Well, in a day or two she would take the lid off, but tonight she would play with the idea that she had lived her life at the manor and that no serious problems had ever knocked at her consciousness for solution.

A storm raged during the night and showed no sign of abatement next morning. She put on a raincoat and stout boots and went over to the deserted Boardwalk. The chain of shops looked like an abandoned village. But the waves thundered in almost to the high promenade, and she took a fierce pleasure in battling with the wind, clinging only occasionally to the rail. She felt as if she were charging an elemental enemy and chose to take it as a portent, that although she might for a moment be forced to clutch at something stronger than herself, she could neither be blown over nor forced to retreat.

That night she slept twelve hours, and when the broad sunlight awakened her, her brain was as clear as the sky and she knew that her respite was over; or would be when the day itself was over. She had decided that the night, when she would be free of interruption from even her docile servants, was the time to “have it out.”

Topper had received instructions to admit no one and to bring her no telephone messages. Eustace had promised not to return to the manor before Friday, nor attempt to communicate with her.

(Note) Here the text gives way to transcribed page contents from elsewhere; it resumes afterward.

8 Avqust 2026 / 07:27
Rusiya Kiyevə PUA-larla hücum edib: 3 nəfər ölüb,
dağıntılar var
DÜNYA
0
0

Her isolation was complete.

After breakfast she took a long walk on the hard roads, and spent the afternoon answering an accumulation of letters from her California friends. Ann Melrose had spent the winter in New York and written home reports both astonishing and amusing; the result had been a revival of correspondence with the girl they had “given up as a bad job.”

But the hands of the clock, made for the first American Carteret, in Connecticut—a province that would seem to have been so completely occupied during the seventeenth century building historic furniture for twentieth-century collectors the wonder is it found time for the making of Puritanical history—moved relentlessly on, and at nine o’clock the house was as silent as the vault in the churchyard.

Early in the day she had brought down from the attic the gown of gold tissue she had worn the night of the party, and she went up to her bedroom and put it on. The wigs had been returned, but she powdered her hair and even put a patch on her cheek. She had a whimsical idea that in capturing the outward semblance of the old Gita Carterets she would banish the last of those inhibitions which had made her so different not only from them but from all other girls, and, with her saner knowledge of life, help her to that exact understanding of herself she had fancied she possessed in the past.

She locked the doors of the drawing-room, lit several candles, and established herself in one of the few comfortable chairs a century, singularly indifferent to comfort, had produced.

“Now!” she said aloud, “off with the lid.” And she routed a last moment of shrinking.

Nature had endowed her superlatively, and a neurosis, inevitable in a sensitive aspiring fastidious girl, had given her a rabid hatred of a sex designed, among other purposes, to complete her own. Her abhorrence of sex in all its manifestations had been, in a measure, a subtle protest against thwarted romance: an invention of the Teutonic-Nordics, to be sure, but none the less potent when rubbed in by the centuries. Nor had modernism killed it. Realists were not so much realists from reaction or conviction as from resentment at their own inability to realize it. They were in the same class with radicals who hated a society in which they were incapacitated by natural equipment to achieve success.